Junto a él, sonriéndole, había una mujer vestida con bluejeans y chaqueta de cuero crudo. Llevaba gafas negras y sobre el hombro le colgaba un bolso de buena calidad y una cámara de fotos. Parecía una turista.

—¿Le interesan los asesinatos de Santa Teresa? —dijo.

Fate la miró y tardó en comprender que ella había escuchado su conversación telefónica.

—Me llamo Guadalupe Roncal —dijo la mujer tendiéndole la mano.

Se la estrechó. Era una mano delicada.

—Soy periodista —dijo Guadalupe Roncal cuando Fate le soltó la mano—. Pero no estoy aquí para cubrir la pelea. Ese tipo de peleas no me interesan, aunque sé que hay mujeres que encuentran muy

sexy el boxeo. La verdad es que a mí me parece más bien algo vulgar y sin sentido. ¿No lo cree usted así? ¿O a usted sí le gusta ver cómo dos hombres se pegan?

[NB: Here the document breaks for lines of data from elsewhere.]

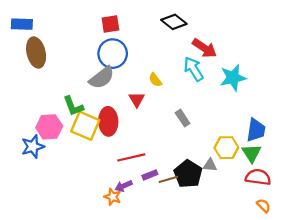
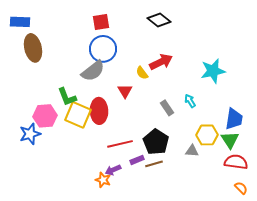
red arrow: (204, 48) -> (161, 62), moved, turned -60
cyan arrow: (194, 69) -> (190, 101), moved, size x0.6
black pentagon: (188, 174) -> (156, 142), moved

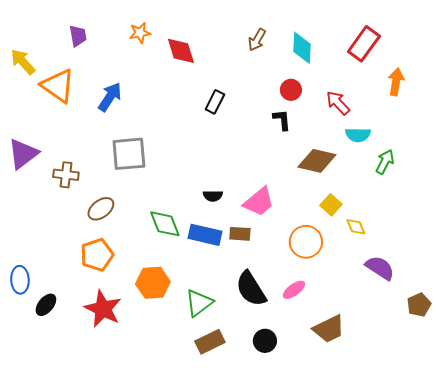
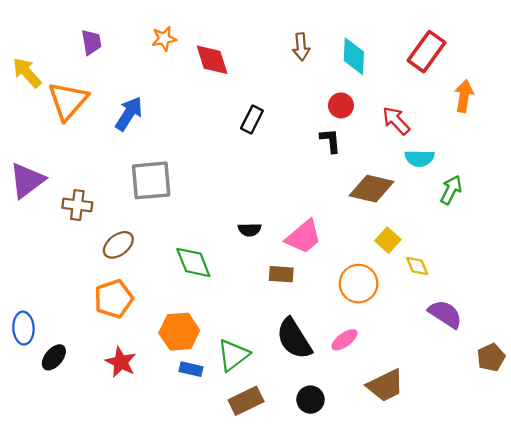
brown arrow: (257, 40) -> (301, 47), turned -35
orange triangle: (58, 86) -> (68, 101), turned 36
blue rectangle: (205, 235) -> (191, 369), moved, size x0.6
red star: (103, 309) -> (121, 362), size x0.7

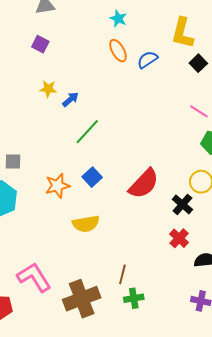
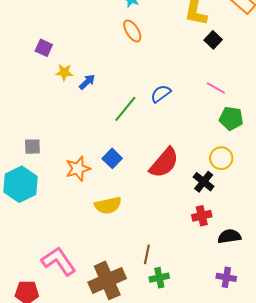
purple square: (40, 44) -> (44, 48), moved
blue semicircle: (147, 60) -> (161, 94), moved
green line: (87, 132) -> (125, 109), moved
red cross: (179, 238) -> (202, 216), turned 36

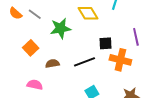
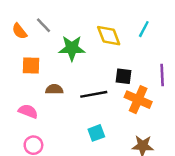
orange semicircle: (16, 13) -> (19, 31), moved
orange square: (31, 48) -> (31, 65), turned 35

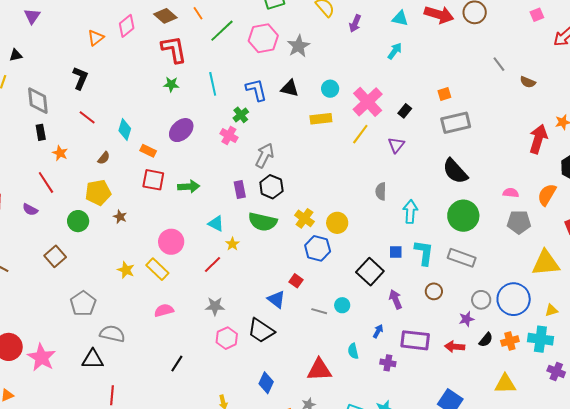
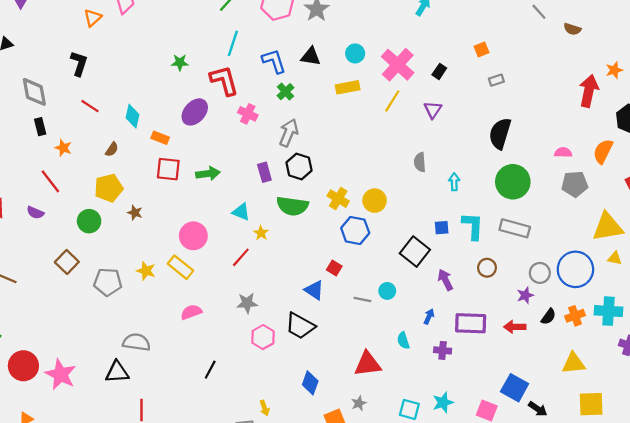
red L-shape: (174, 49) -> (224, 80), moved
cyan line: (213, 84) -> (233, 43), moved, turned 35
green cross: (241, 115) -> (285, 92), moved
gray rectangle: (456, 123) -> (496, 80), size x0.5
black semicircle: (455, 171) -> (500, 133), turned 64
cyan arrow: (410, 212) -> (454, 182), size x0.7
gray pentagon: (83, 303) -> (108, 282), moved, turned -30
yellow triangle: (551, 310) -> (615, 258), moved, turned 32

Fate se encogió de hombros.

—¿No me responde? Bien, no soy quién para juzgar sus aficiones deportivas. En realidad, a mí no me agrada ningún deporte. Ni el boxeo, por las razones que le he dado, ni el fútbol, ni el básketbol, ni siquiera el atletismo. ¿Se preguntará usted qué hago entonces en un hotel lleno de periodistas deportivos y no en otro lugar más tranquilo, en donde no estaría escuchando cada vez que bajo al bar o al comedor estas tristes y patéticas historias de grandes peleas del pretérito pluscuamperfecto? Se lo diré si me acompaña a mi mesa y se toma una copa conmigo.